Potential Challenges with the Use of Future or Hybrid Test Periods

May 18, 2015 by Kelly S. Earls, Of Counsel | Kay Pashos, Partner | Steven W. Krohne, Partner
Potential Challenges with the Use of Future or Hybrid Test Periods

The following is an excerpt from Ice Miller's Pathways to Success for Utilities Guide which provides insights on a variety of topics potentially impacting utility service providers. 

Some utilities that choose to use fully- or partially-forecasted test periods may find it difficult to comply with the Indiana Utility Regulatory Commission's (IURC) Minimum Standard Filing Rule, which was designed for historic test periods. If a utility intends to file a rate case using a future or hybrid test period, it will be important to methodically assess how each of the minimum standard filing requirements can best be addressed for the selected test period. 

In addition, certain minimum standard filing requirements do not apply to municipally-owned utilities, because they were designed for investor-owned utilities.

The IURC’s best practices outlined in the GAO may present other challenges. For example, providing supporting documentation for any changes between the historic “base” period and the test period chosen (if a future or hybrid test period is used), and reflecting each change as an individual adjustment in the revenue requirements schedules and testimony, will require extensive preparation. In addition, any anomalous changes between the base period and test period will need to be explained and justified.

If a fully- or partially-forecasted test period is used, the utility’s budgeting process must not only be “transparent,” it must be robust and sufficiently detailed to convince the IURC that it is reliable and can reasonably form the basis for setting rates.
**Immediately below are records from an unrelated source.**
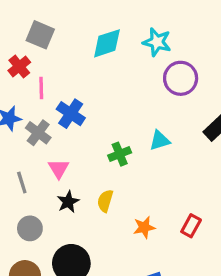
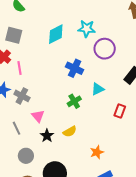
blue cross: (71, 114) -> (75, 68), moved
yellow semicircle: (105, 201) -> (70, 132), turned -128
red rectangle: (191, 226) -> (120, 111), moved
orange star: (144, 227) -> (97, 152), moved

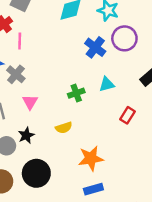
blue cross: (75, 68) -> (95, 47), moved
black star: (47, 136) -> (26, 135), moved
orange star: (97, 152) -> (91, 158), size x1.5

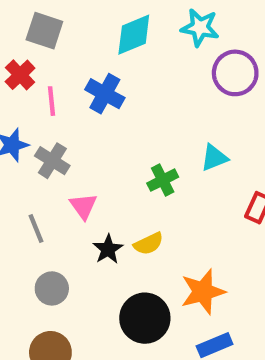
blue cross: (95, 47) -> (105, 94), moved
black star: (26, 135) -> (108, 249), moved
black circle: (36, 173) -> (145, 318), moved

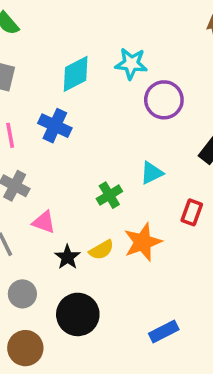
pink triangle: (83, 206) -> (44, 222), turned -30
orange star: (203, 292) -> (143, 242), moved
black circle: (145, 318) -> (78, 314), moved

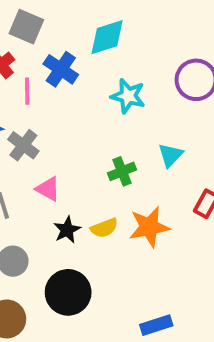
cyan star: (131, 64) -> (128, 96), moved
blue cross: (55, 126) -> (61, 69), moved
cyan triangle: (152, 173) -> (171, 155), turned -30

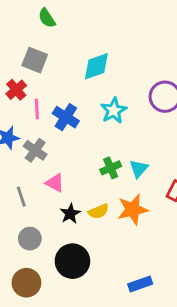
blue cross: (61, 69) -> (66, 117), moved
cyan star: (128, 96) -> (114, 110), turned 30
cyan triangle: (171, 155) -> (139, 169), moved

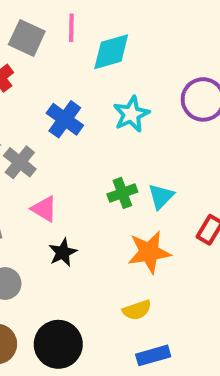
pink line: (37, 109) -> (71, 28), moved
yellow semicircle: (98, 211) -> (137, 310), moved
black circle: (72, 261) -> (58, 344), moved

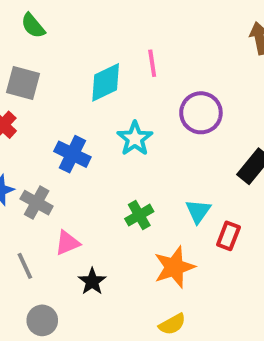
pink line: (71, 28) -> (152, 63), moved
cyan triangle: (161, 196) -> (198, 211), moved
pink triangle: (44, 209) -> (67, 243), turned -44

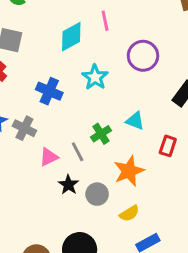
cyan triangle: (198, 211) -> (135, 121), moved, turned -42
gray line: (25, 266) -> (78, 152), moved
gray circle: (42, 320) -> (97, 194), moved

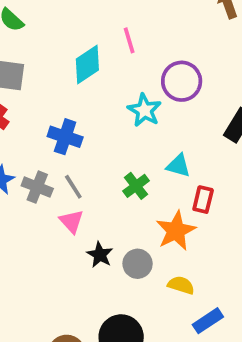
cyan star: (95, 77) -> (144, 110), moved
red rectangle: (168, 146) -> (203, 200), moved
gray line: (78, 152) -> (73, 187), moved
pink triangle: (49, 157) -> (71, 221), turned -42
yellow semicircle: (129, 213) -> (181, 285), turned -126

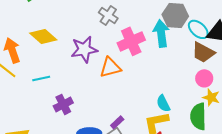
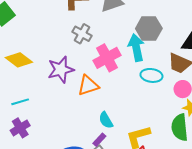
cyan ellipse: (198, 29) -> (151, 75), moved, turned -30
cyan semicircle: (163, 103) -> (106, 120), moved
purple cross: (63, 104) -> (20, 128), moved

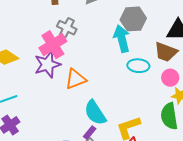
pink cross: (107, 58) -> (53, 45), moved
cyan semicircle: (106, 120) -> (95, 113), size x1.5

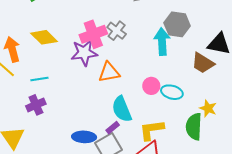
gray cross: (67, 28) -> (117, 31), moved
cyan ellipse: (138, 66) -> (172, 92), moved
pink circle: (170, 78) -> (151, 86), moved

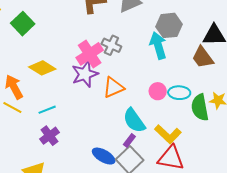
brown trapezoid: (203, 63) -> (203, 57), turned 35
green semicircle: (194, 127) -> (200, 107), moved
yellow L-shape: (152, 130) -> (168, 134), turned -116
blue ellipse: (84, 137) -> (104, 156), turned 40

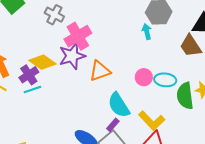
gray cross: (111, 45) -> (54, 15), moved
cyan arrow: (158, 46) -> (147, 32), size x0.6
yellow diamond: (42, 68) -> (43, 62), moved
purple cross: (50, 136) -> (29, 75), moved

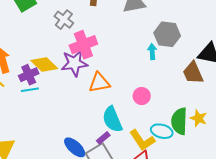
cyan ellipse: (165, 80) -> (162, 131), moved

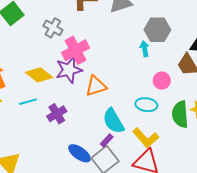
purple cross: (29, 75) -> (57, 114), moved
pink circle: (142, 96) -> (162, 81), moved
cyan ellipse: (162, 131) -> (146, 105), moved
Additionally, thought must be given to reconciling a future test period with Indiana’s legal requirement that plant additions be “used and useful” before being eligible to be included in rates. Plant additions that are projected, but not yet in service, at the time of the rate order will require special procedures; for example, certification once an addition is placed in service, and phased in rates to reflect such certifications. A certification procedure was adopted in Indiana-American Water Company’s recent rate case (IURC Cause No. 44450; Jan. 2015).